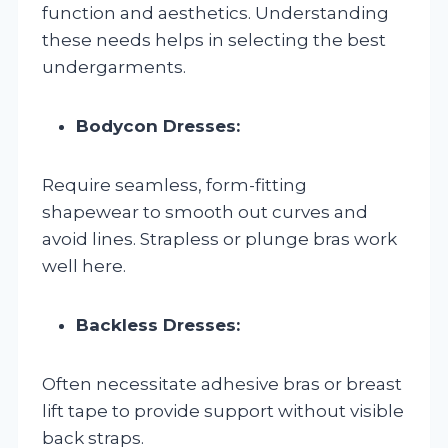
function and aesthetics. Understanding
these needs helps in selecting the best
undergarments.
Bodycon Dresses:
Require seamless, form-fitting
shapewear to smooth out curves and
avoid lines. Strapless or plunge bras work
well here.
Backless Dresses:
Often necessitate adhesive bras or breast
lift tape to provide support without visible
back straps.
--------------------------------------------------
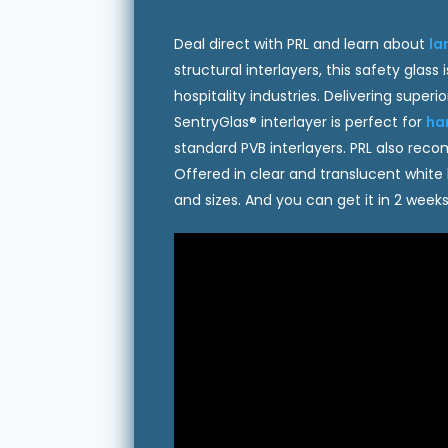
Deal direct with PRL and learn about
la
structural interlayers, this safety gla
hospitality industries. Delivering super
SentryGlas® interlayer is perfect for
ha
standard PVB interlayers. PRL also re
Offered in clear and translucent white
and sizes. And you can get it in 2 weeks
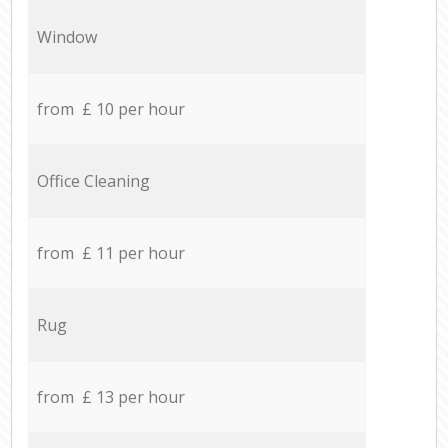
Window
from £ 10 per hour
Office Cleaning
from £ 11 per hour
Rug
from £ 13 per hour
--------------------------------------------------
Exercise objective
Beginning with the line holding "function and aesthetics. Understanding" and ending with the line holding "back straps.", write out the stretch of material above exactly; add no further lines.

Solution for this problem
function and aesthetics. Understanding
these needs helps in selecting the best
undergarments.
Bodycon Dresses:
Require seamless, form-fitting
shapewear to smooth out curves and
avoid lines. Strapless or plunge bras work
well here.
Backless Dresses:
Often necessitate adhesive bras or breast
lift tape to provide support without visible
back straps.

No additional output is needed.